Négo­cia­tions mythologiques

Guillaume Sire, né à Tou­louse en 1985, a publié cinq romans, un essai de théo­lo­gie et un traité d’éthique. Il enseigne l’épistémologie à l’université de Tou­louse Il pour­suit cette quête avec ici deux textes sur les figures mytho­lo­giques. Pour preuve : « J’ai gratté le laby­rinthe jusqu’à l’os de gra­nit – celui d’avant Thé­sée : mes pre­mières vic­times – et débus­qué sous le drap du Temps le talis­man de Minos, la sil­houette d’Ariane, la cou­ronne de Pasi­phaé, puis le vin, l’hostie. …et j’ai cru, Sei­gneur. Je savais », écrit-il.
.
De telles figures étaient jadis redou­tables mais au fil du temps, asser­vies par la mélan­co­lie, elles déam­bulent ici dans un monde moderne démys­tifié, où les mots ont été rené­go­ciés. Le Mino­taure, pri­son­nier d’un faux lan­gage, cherche une issue. Il invoque les choses pour les rebap­ti­ser. Et lui-même par cette occa­sion retrouve le nom d’ « Asté­rion ». Quant à Ulysse, pour cal­mer Poséi­don et sa colère, il reprend son odys­sée. Il marche long­temps une rame sur le dos et finit par croi­ser un homme qui n’a jamais connu la mer et la rame….
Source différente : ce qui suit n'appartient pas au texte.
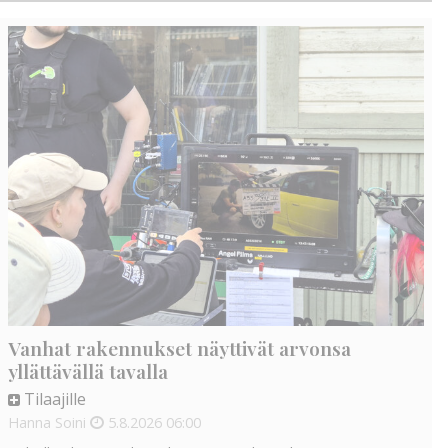
Vanhat rakennukset näyttivät arvonsa
yllättävällä tavalla
Tilaajille
Hanna Soini
5.8.2026
06:00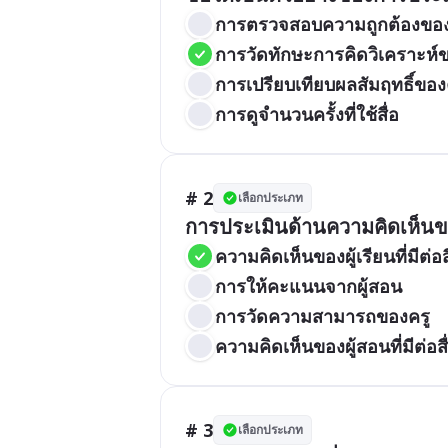
การตรวจสอบความถูกต้องของเ
การวัดทักษะการคิดวิเคราะห์ขอ
การเปรียบเทียบผลสัมฤทธิ์ของ
การดูจำนวนครั้งที่ใช้สื่อ
# 2
เลือกประเภท
การประเมินด้านความคิดเห็นของผ
ความคิดเห็นของผู้เรียนที่มีต่อส
การให้คะแนนจากผู้สอน
การวัดความสามารถของครู
ความคิดเห็นของผู้สอนที่มีต่อสื
# 3
เลือกประเภท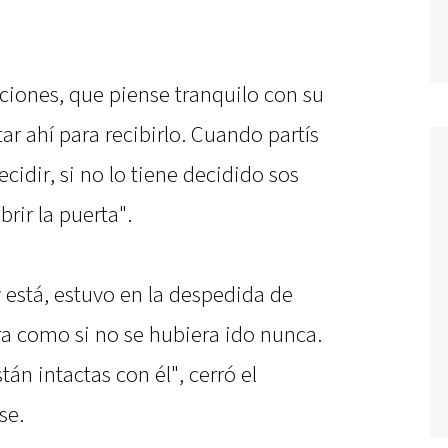
ciones, que piense tranquilo con su
ar ahí para recibirlo. Cuando partís
cidir, si no lo tiene decidido sos
rir la puerta".
 está, estuvo en la despedida de
ra como si no se hubiera ido nunca.
tán intactas con él", cerró el
se.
Dans les deux textes, il s’agit de sor­tir de fait du dédale de la langue, de s’en extir­per. Car de telles figures  mythiques chantent leur propre ruine mais cousent deux tis­sus : le tra­gique grec et le roman­tisme chré­tien. D’où le carac­tère par­ti­cu­lier d’un tel « psaume ». Il devient une ode à la joie face à l’existence, sa souf­france, et la colère de ceux qui en vident le sens et en sac­cagent la beauté.

De l’adéquation du mot à l’être se montre une forme de manque assuré comme si deux idiomes d’hier et d’aujourd’hui impo­saient des déchif­fre­ments anta­go­nistes qui s’affrontent. On veut croire aux mots, sans que l’appel du vide soit plus fort que la foi. Nous res­tons ainsi étran­gers par dua­lité de ces idiomes qui refusent un authen­tique enracinement.

jean-paul gavard-perret

Guillaume Sire, Conver­sion du Mino­taure suivi de Mort de la paille, des­sins de Natha­lie Bour­dreux, Fata-Morgane édi­tions, Font­froide le Haut, 2024, 104 p. — 21,00 €.